*WHAT IS NEEDED*. Among the entries below, which lines run from the line with "From Dollar Monopoly to BRICS" through the line with "directed by the line manager."? Retype those, both ends included, exactly and without pictures.

[Saved entries]
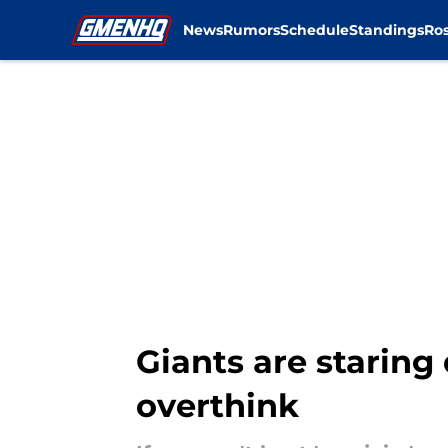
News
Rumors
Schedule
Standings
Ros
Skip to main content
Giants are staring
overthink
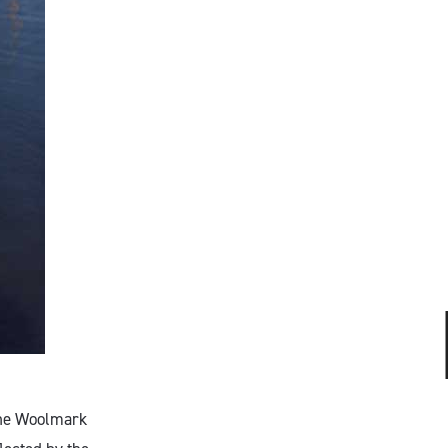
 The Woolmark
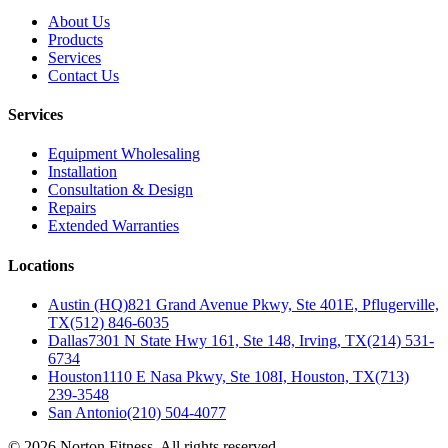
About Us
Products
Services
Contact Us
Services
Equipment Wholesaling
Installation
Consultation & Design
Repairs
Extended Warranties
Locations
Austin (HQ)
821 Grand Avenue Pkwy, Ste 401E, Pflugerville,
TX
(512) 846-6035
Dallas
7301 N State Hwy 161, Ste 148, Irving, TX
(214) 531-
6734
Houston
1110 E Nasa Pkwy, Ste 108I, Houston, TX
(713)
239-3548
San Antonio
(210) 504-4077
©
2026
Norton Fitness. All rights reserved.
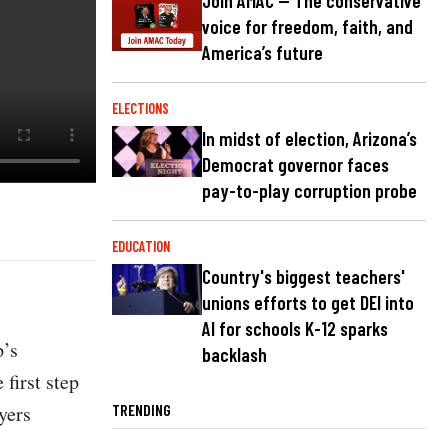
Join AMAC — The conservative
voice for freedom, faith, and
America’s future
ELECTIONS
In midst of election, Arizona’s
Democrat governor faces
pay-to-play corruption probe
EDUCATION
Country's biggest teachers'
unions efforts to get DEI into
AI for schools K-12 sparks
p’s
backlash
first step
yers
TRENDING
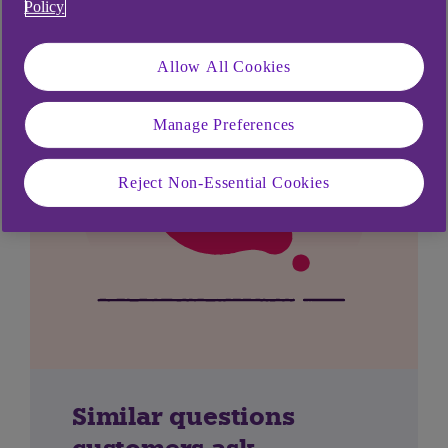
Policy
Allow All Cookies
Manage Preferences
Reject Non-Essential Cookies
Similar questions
...
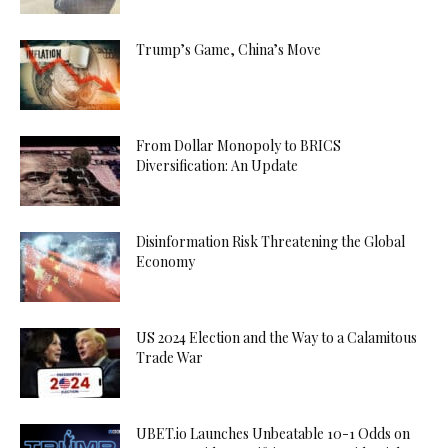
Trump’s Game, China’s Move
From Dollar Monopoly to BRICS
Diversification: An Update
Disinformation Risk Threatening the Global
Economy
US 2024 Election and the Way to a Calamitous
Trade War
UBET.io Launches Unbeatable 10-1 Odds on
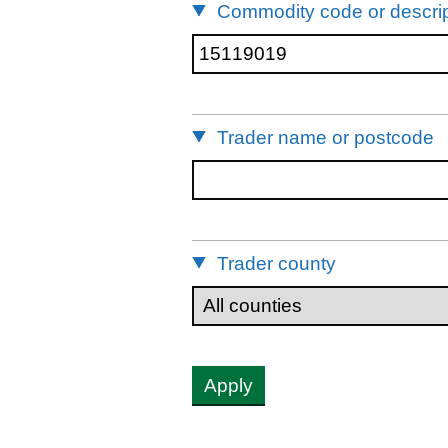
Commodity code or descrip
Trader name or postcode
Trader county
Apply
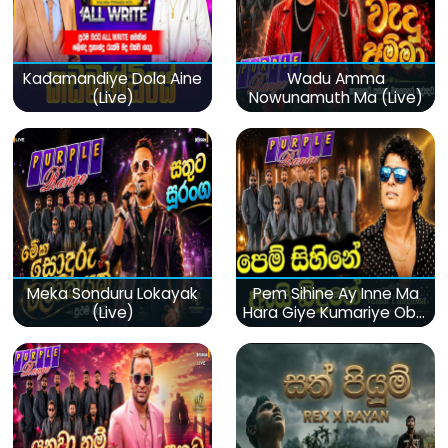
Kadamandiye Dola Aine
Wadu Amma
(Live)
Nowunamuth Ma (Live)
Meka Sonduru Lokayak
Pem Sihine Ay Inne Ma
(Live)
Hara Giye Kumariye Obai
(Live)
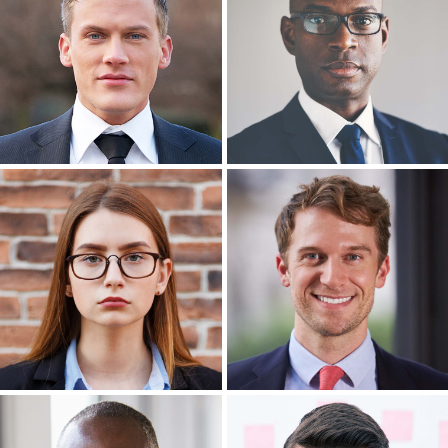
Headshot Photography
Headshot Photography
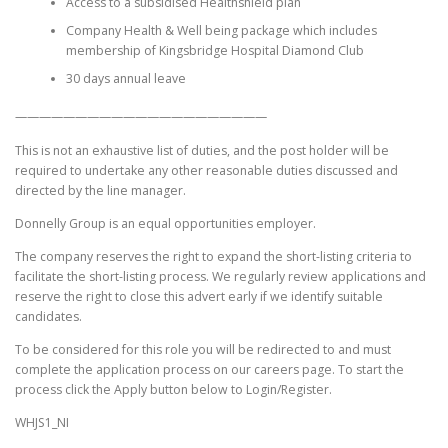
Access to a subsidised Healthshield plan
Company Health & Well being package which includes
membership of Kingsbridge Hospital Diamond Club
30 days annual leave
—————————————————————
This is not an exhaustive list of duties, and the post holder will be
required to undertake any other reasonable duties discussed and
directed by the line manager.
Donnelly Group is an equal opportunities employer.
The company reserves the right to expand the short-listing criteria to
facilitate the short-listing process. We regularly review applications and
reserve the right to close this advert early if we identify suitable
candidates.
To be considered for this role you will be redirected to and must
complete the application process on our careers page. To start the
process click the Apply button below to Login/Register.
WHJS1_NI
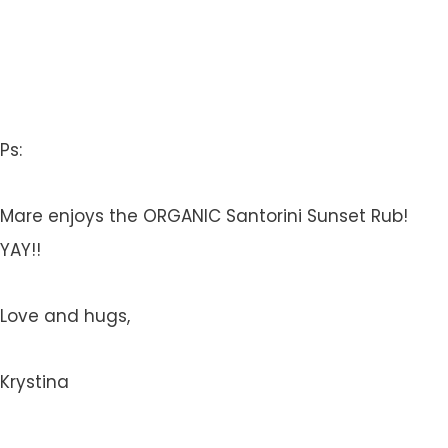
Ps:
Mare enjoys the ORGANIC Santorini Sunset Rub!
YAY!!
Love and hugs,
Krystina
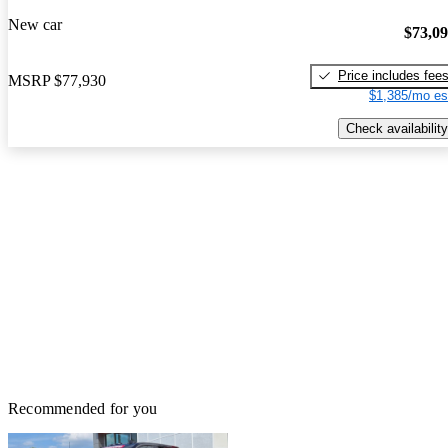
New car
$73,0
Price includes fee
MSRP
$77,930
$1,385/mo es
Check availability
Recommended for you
--
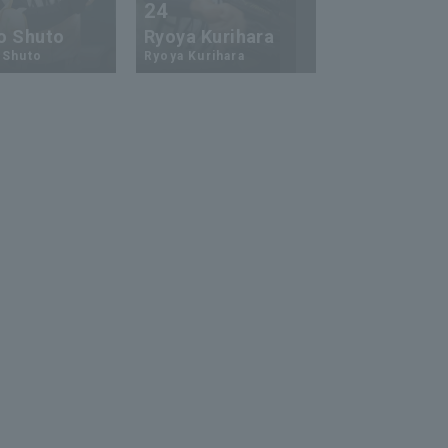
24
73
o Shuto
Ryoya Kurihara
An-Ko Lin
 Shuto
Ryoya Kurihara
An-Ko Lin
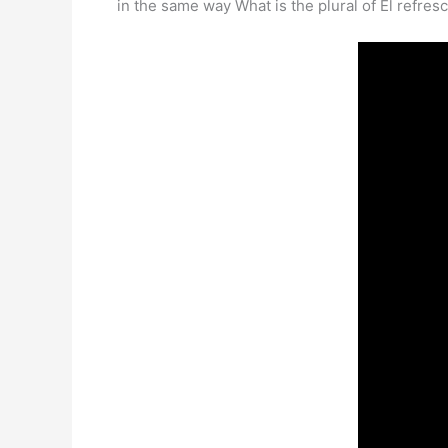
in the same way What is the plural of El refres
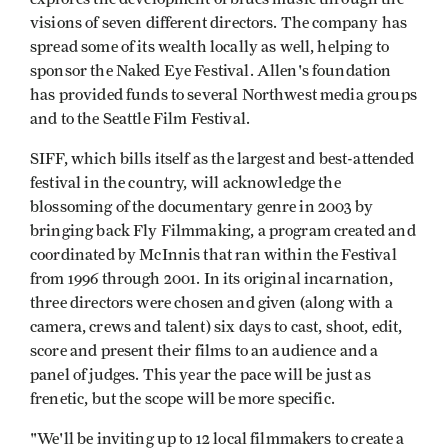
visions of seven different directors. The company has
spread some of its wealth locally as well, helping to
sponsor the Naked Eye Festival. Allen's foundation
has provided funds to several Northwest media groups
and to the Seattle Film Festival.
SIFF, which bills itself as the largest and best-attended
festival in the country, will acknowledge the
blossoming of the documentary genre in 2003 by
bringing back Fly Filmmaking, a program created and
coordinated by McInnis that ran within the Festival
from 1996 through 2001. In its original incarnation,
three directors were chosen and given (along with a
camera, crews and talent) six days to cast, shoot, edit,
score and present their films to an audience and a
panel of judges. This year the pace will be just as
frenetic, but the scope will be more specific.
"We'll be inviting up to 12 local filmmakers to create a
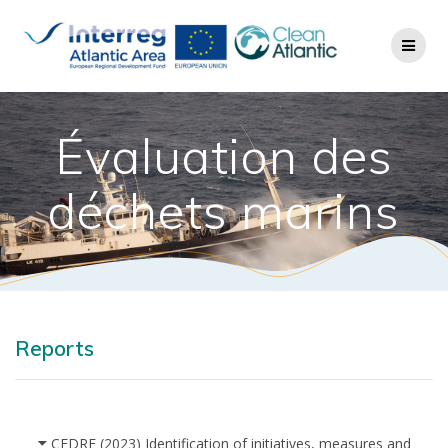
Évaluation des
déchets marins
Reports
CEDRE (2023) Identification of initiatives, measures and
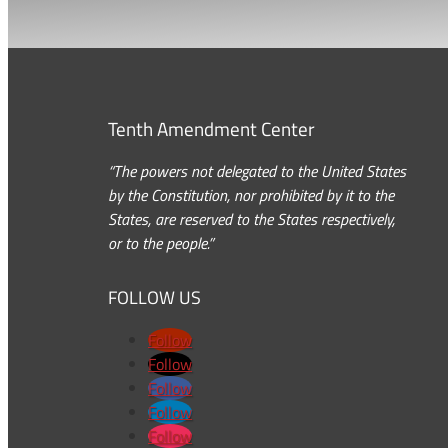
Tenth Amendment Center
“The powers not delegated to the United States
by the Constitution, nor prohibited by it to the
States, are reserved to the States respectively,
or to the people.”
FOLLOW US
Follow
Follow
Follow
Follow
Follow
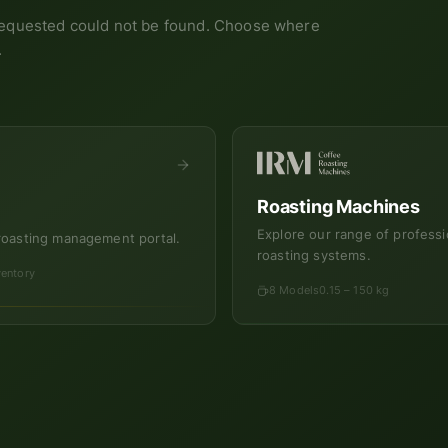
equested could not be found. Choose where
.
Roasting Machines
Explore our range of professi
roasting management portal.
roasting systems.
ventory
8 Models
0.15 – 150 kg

*SOLVED EXERCISE*.
From Dollar Monopoly to BRICS
Diversification: An Update
Disinformation Risk Threatening the Global
Economy
US 2024 Election and the Way to a Calamitous
Trade War
UBET.io Launches Unbeatable 10-1 Odds on
Commodity code or descrip
Trader name or postcode
Trader county
Apply
Kadamandiye Dola Aine
Wadu Amma
(Live)
Nowunamuth Ma (Live)
Meka Sonduru Lokayak
Pem Sihine Ay Inne Ma
(Live)
Hara Giye Kumariye Obai
(Live)
Headshot Photography
Headshot Photography
Access to a subsidised Healthshield plan
Company Health & Well being package which includes
membership of Kingsbridge Hospital Diamond Club
30 days annual leave
—————————————————————
This is not an exhaustive list of duties, and the post holder will be
required to undertake any other reasonable duties discussed and
directed by the line manager.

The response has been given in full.